From: Cornelia Huck <cohuck@redhat.com>
To: Pierre Morel <pmorel@linux.ibm.com>
Cc: kvm@vger.kernel.org, frankja@linux.ibm.com, david@redhat.com,
thuth@redhat.com, imbrenda@linux.ibm.com
Subject: Re: [kvm-unit-tests PATCH v1 3/6] s390x: lib: css: upgrading IRQ handling
Date: Fri, 19 Mar 2021 12:01:05 +0100 [thread overview]
Message-ID: <20210319120105.182c8684.cohuck@redhat.com> (raw)

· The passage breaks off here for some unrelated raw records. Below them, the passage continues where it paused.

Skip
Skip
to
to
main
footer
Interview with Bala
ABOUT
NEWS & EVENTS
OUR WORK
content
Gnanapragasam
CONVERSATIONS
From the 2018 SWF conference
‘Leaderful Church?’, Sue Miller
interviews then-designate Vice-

In-Reply-To: <1616073988-10381-4-git-send-email-pmorel@linux.ibm.com>
On Thu, 18 Mar 2021 14:26:25 +0100
Pierre Morel <pmorel@linux.ibm.com> wrote:
> Until now we had very few usage of interrupts, to be able to handle
> several interrupts coming up asynchronously we need to take care
> to save the previous interrupt before handling the next one.
An alternative would be to keep I/O interrupts disabled until you are
done with processing any information that might be overwritten.
>
> Signed-off-by: Pierre Morel <pmorel@linux.ibm.com>
> ---
> lib/s390x/css.h | 29 +++++++++++
> lib/s390x/css_lib.c | 117 ++++++++++++++++++++++++++++++++++----------
> 2 files changed, 120 insertions(+), 26 deletions(-)
>
> diff --git a/lib/s390x/css.h b/lib/s390x/css.h
> index 460b0bd..65fc335 100644
> --- a/lib/s390x/css.h
> +++ b/lib/s390x/css.h
> @@ -425,4 +425,33 @@ struct measurement_block_format1 {
> uint32_t irq_prio_delay_time;
> };
>
> +struct irq_entry {
> + struct irq_entry *next;
> + struct irb irb;
> + uint32_t sid;
I'm wondering whether that set of information make sense for saving.
We basically have some things in the lowcore that get overwritten by
subsequent I/O interrupts (in addition to the sid the intparm and the
interrupt identification word which contains the isc), and the irb,
which only gets overwritten if you do a tsch into the same memory area.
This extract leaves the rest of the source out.